Where to find table saved with 'saveAsTable' in pyspark

Amit_Kumar_Tyagi · December 15, 2023, 4:54am

Hi Team,

I ran below code in Jupyter for pyspark successfully -

df1.write.bucketBy(4,‘state’).saveAsTable(‘df_EmployeeTable_bucketBy’)

Now where can I see this saved ‘df_EmployeeTable_bucketBy’ ?

In putty I ran ‘hadoop fs -ls’ and it was not listed there. In hive terminal I ran ‘show tables;’ and it was not there also.

Shubh_Tripathi · December 19, 2023, 7:03am

Hi Amit,

You can see the saved directory at: “/apps/hive/warehouse/df_employeetable_bucketby”. You can run the below command to see all the parquet files created by bucketBy:

hadoop fs -ls /apps/hive/warehouse/df_employeetable_bucketby

Amit_Kumar_Tyagi · December 19, 2023, 3:28pm

Thanks Shubh !!!

One more doubt.

When I delete ‘df_EmployeeTable_bucketBy’ after running “hadoop fs -rm -R /apps/hive/warehouse/df_employeetable_bucketby” in putty and then again run “df1.write.bucketBy(4,‘state’).saveAsTable(‘df_EmployeeTable_bucketBy’)” in Jupyter I get error ‘df_EmployeeTable_bucketBy’ already exists .

Why is it so when I have already deleted ‘df_EmployeeTable_bucketBy’ ?

Shubh_Tripathi · December 20, 2023, 5:25am

This geenrally does not happens. Make sure, the ‘df_employeetable_bucketby’ was deleted successfully. Also restart the jupyter kernel after deleting the table.

Amit_Kumar_Tyagi · December 25, 2023, 3:56pm

I ran below-

df1.write.bucketBy(3,‘state’,‘age’,‘salary’).sortBy(‘bonus’).mode(“overwrite”).saveAsTable(‘df_EmployeeTable_bucketBy’)

And then to see the data ran below-

ss1.sql(“select * from df_employeetable_bucketby”).collect()

but the output was not in sorted order (on ‘bonus’) . Why is it so?
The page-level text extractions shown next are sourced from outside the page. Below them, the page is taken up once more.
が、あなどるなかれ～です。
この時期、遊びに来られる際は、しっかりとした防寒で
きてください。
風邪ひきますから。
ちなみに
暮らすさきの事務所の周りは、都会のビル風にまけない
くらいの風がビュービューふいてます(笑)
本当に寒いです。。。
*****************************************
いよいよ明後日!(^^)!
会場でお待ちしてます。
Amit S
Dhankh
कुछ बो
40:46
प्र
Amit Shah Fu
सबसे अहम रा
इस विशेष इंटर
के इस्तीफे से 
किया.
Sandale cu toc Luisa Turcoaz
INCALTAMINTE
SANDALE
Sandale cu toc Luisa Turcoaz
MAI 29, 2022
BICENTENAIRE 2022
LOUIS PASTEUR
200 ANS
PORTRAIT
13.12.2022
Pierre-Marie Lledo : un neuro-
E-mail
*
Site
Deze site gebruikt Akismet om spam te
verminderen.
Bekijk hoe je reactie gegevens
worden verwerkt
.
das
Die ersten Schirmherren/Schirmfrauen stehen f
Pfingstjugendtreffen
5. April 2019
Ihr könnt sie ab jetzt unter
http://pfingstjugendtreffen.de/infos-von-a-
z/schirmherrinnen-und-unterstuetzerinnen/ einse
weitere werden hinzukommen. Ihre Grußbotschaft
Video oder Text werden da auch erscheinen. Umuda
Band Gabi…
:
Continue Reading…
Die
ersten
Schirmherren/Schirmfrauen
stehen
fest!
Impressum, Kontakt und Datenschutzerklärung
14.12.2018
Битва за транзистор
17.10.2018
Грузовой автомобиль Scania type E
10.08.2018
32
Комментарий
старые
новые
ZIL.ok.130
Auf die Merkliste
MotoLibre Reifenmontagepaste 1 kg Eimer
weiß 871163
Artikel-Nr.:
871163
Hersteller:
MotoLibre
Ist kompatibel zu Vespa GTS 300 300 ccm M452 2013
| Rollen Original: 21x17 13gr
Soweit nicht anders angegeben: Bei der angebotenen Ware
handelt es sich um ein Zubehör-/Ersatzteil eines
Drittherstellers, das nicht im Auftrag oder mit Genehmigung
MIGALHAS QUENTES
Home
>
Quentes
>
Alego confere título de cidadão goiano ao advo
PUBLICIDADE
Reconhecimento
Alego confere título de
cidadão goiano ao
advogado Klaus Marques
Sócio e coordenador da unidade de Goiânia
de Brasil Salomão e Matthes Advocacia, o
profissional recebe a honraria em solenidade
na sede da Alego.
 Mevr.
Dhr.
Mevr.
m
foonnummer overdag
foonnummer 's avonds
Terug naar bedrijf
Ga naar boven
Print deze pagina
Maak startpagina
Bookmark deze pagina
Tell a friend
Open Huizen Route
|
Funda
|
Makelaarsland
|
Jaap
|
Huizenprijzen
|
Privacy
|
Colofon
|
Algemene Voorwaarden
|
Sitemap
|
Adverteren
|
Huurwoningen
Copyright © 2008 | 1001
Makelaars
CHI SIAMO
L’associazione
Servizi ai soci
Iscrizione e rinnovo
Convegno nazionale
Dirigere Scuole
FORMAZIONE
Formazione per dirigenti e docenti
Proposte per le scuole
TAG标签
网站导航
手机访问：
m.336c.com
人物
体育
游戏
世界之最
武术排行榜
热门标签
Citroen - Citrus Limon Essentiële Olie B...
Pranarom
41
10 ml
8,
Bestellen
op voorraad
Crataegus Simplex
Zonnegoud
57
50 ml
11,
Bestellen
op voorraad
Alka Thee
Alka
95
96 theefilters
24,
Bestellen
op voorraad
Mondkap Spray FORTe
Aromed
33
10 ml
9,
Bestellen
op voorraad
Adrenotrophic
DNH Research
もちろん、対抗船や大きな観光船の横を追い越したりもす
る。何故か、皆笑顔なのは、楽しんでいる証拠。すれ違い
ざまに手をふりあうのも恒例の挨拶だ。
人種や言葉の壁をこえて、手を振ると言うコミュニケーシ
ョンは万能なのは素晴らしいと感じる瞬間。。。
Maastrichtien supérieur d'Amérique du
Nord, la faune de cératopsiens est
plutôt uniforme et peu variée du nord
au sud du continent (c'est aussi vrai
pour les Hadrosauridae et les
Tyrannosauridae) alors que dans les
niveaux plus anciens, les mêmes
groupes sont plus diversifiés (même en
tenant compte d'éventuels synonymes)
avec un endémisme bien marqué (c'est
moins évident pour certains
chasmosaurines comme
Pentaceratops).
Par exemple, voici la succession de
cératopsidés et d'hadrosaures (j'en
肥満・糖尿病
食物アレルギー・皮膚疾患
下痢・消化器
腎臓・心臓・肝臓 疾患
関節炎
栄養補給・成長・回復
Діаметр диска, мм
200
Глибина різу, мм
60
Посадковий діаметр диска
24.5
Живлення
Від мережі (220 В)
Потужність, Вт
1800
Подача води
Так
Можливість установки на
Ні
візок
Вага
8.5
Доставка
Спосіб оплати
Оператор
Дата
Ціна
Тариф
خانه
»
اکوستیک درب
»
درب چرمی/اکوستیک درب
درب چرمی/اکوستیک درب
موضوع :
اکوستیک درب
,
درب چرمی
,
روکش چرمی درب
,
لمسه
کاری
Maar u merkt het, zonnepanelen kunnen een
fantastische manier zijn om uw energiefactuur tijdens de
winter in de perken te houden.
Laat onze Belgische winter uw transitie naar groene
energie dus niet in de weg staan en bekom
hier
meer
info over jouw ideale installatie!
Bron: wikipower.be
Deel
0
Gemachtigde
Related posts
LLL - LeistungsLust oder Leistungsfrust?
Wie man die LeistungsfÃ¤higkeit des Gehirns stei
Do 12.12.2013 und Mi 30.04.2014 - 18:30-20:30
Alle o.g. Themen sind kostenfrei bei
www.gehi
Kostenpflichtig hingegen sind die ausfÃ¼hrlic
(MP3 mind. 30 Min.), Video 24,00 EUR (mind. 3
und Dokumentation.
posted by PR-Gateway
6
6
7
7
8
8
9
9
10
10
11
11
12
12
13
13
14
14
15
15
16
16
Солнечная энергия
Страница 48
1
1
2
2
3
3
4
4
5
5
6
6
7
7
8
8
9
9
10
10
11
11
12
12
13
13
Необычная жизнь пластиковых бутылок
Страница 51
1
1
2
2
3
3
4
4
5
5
Shubh_Tripathi · December 26, 2023, 6:48am

Hi Amit,

There are a couple of reasons why this might be happening:

Bucketing and Sorting Columns:
In your write.bucketBy method, you specified ‘state’, ‘age’, and ‘salary’ as the bucketing columns. However, in the sortBy method, you specified ‘bonus’ as the sorting column. It’s important to note that the sorting column in sortBy should be one of the bucketing columns. If you want to sort by ‘bonus’, it should be one of the bucketing columns.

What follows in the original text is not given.